▶ Problem description: The answer must repeat every record exactly, with all pictures omitted.

Screenshot grounding data:
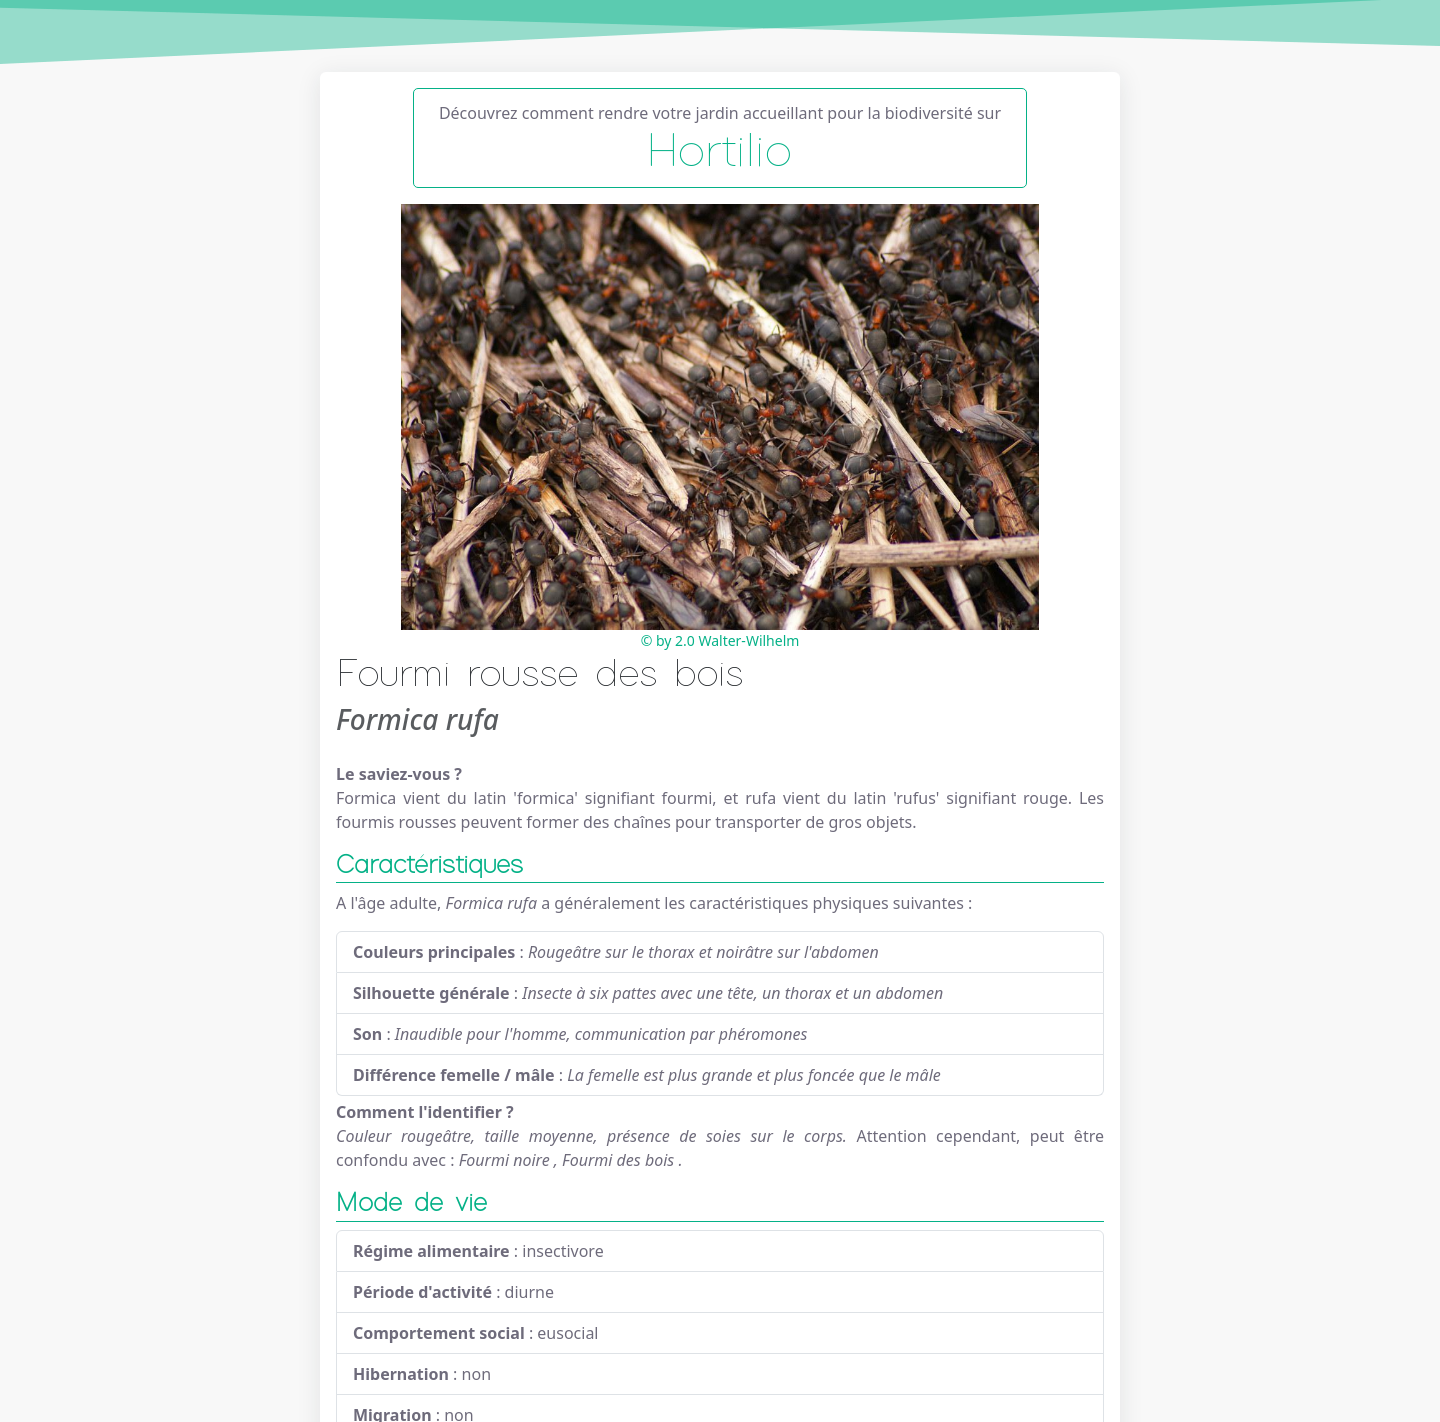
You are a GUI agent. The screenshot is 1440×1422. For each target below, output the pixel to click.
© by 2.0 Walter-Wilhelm (720, 640)
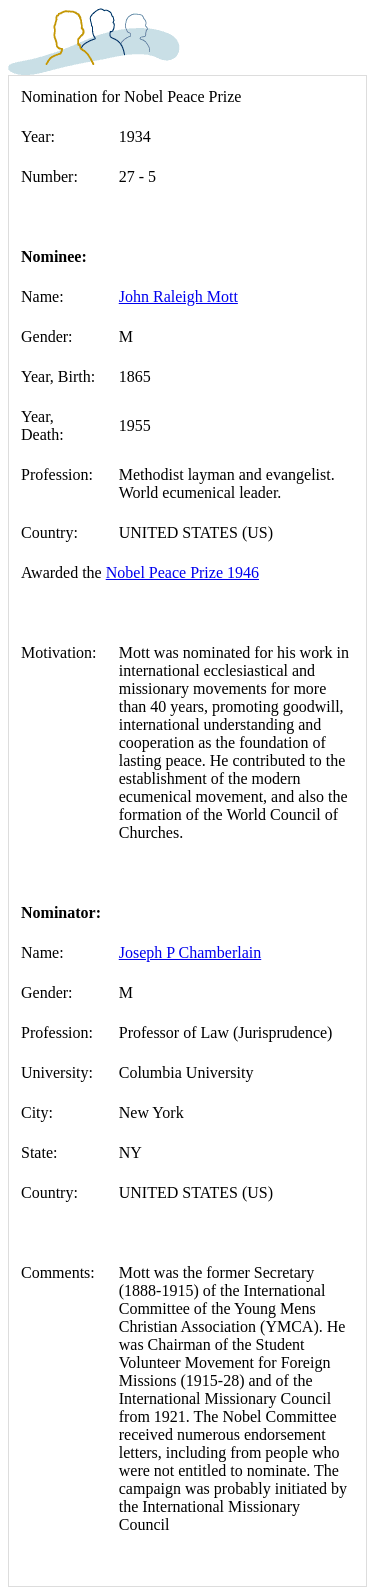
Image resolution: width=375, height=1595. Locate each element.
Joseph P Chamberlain (190, 952)
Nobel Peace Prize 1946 (182, 572)
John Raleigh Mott (178, 296)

▶ Expected answer:
You are a GUI agent. The screenshot is 1440×1422. For each target below, output the pixel to click.
© by 2.0 Walter-Wilhelm (720, 640)
Image resolution: width=375, height=1595. Locate each element.
Joseph P Chamberlain (190, 952)
Nobel Peace Prize 1946 (182, 572)
John Raleigh Mott (178, 296)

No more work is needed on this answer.